A self-made man

James Joyce and the Making of Ulysses
OOP
Oxford Paperbacks
(1989)

To write memoirs depicting one of the great artists of one's generation is to throw one's own talents into sharp relief. James Boswell has arguably suffered far more than his decent skill would suggest at the hands of critics for writing in the vast, pendulous shadow of Johnson. And to intersperse such recollections with details of your own life is to risk descending to a level of beam-in-your-eye Pooterism that generations to come will mock.

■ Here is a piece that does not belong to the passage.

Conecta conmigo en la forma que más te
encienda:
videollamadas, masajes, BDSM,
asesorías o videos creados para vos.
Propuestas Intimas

So for Frank Budgen---middling painter, civil servant, self-made man---to attempt to describe James Joyce's time in Zürich (even as a first-hand account of the great man's conversations), and then to dot the novel with his own paintings, and to interpret chapters of both Ulysses and Finnegans Wake in painstaking detail, is to invite ridicule from every quarter.

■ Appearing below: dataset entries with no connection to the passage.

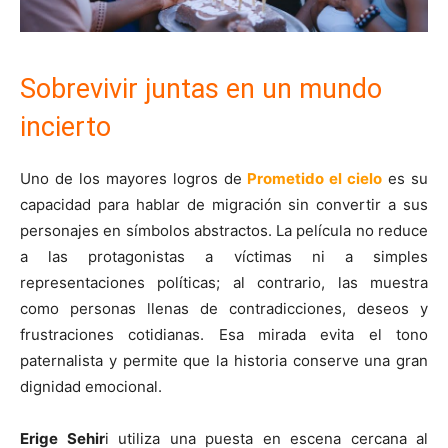
Sobrevivir juntas en un mundo
incierto
Uno de los mayores logros de
Prometido el cielo
es su
capacidad para hablar de migración sin convertir a sus
personajes en símbolos abstractos. La película no reduce
a las protagonistas a víctimas ni a simples
representaciones políticas; al contrario, las muestra
como personas llenas de contradicciones, deseos y
frustraciones cotidianas. Esa mirada evita el tono
paternalista y permite que la historia conserve una gran
dignidad emocional.
Erige Sehir
i utiliza una puesta en escena cercana al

Budgen was clearly emboldened in his task by a cheerful ignorance of the hit-and-miss nature of his own gift for painting. An atmospheric portrait of Joyce on the flyleaf admirably captures the man's wiry, pent-up energy enthusiasm which often escapes later photographs, and his rendering of The Lotus Eaters is gentle and calm, while later plates include tortuously literal transcriptions of the symbology of Proteus and The Oxen of the Sun onto canvas, and what looks like Leopold Bloom wanking on the head of a bat in the vague direction of a distant Folies-Bergère filly. But all this is presented with the rather straightforward confidence that characterizes the rest of the book: Budgen doesn't comment on his own painting, and talks of himself only in the context of being in Joyce's wartime city, and to flesh out the city. In a sense his willing ignorance of himself makes him a factual everyman much like Bloom in fiction, and he becomes an excellent cipher for the tale of Joyce's wrestling with both books.

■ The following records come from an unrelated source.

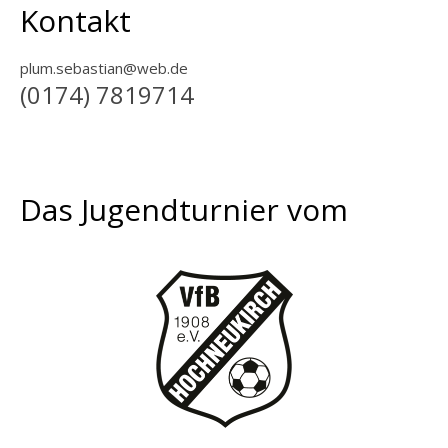
Kontakt
plum.sebastian@web.de
(0174) 7819714
Das Jugendturnier vom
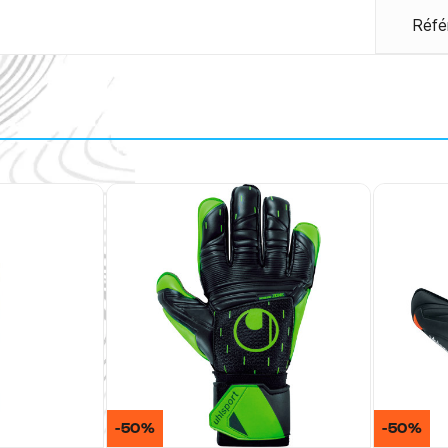
Réfé
-50%
-50%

Indeed, although Budgen does not make it explicit, it seems like Joyce was trying out a number of his literary and artistic theories on him: whereas Joyce admits himself to be no critic---he can't let himself make such objective judgments in his own pursuit of his art qua subject---Budgen freely expresses his own taste, intentions and ideas all mixed together. Joyce and Budgen talk a good deal, none of it reflecting wonderfully on Budgen (and therefore probably true) but all of it enlightening about Joyce's opinions and motivations, both retrospectively behind Ulysses and also behind the ongoing Work in Progress that would become his last, great book.

Every few chapters Budgen unburdens himself of chapters of Joyce as if he has taken a purgative, and the effect is to prevent in turn the flow of the genial narrative that his more literal recollections comprise. No doubt he has a number of important points about the groundbreaking nature of Joyce's work to illuminate, but one does wish he might let the man speak for himself, given he clearly did so on many occasions. Still, he quickly picks up the thread again of his meetings with Joyce, and Zürich is described with understated, unaffected affection. The wartime antics of Budgen and the British in Switzerland are an amusing sideline to what, quietly and unassumingly, begins with an accurate picture of Joyce and eventually becomes a much more revealing, verbal portrait.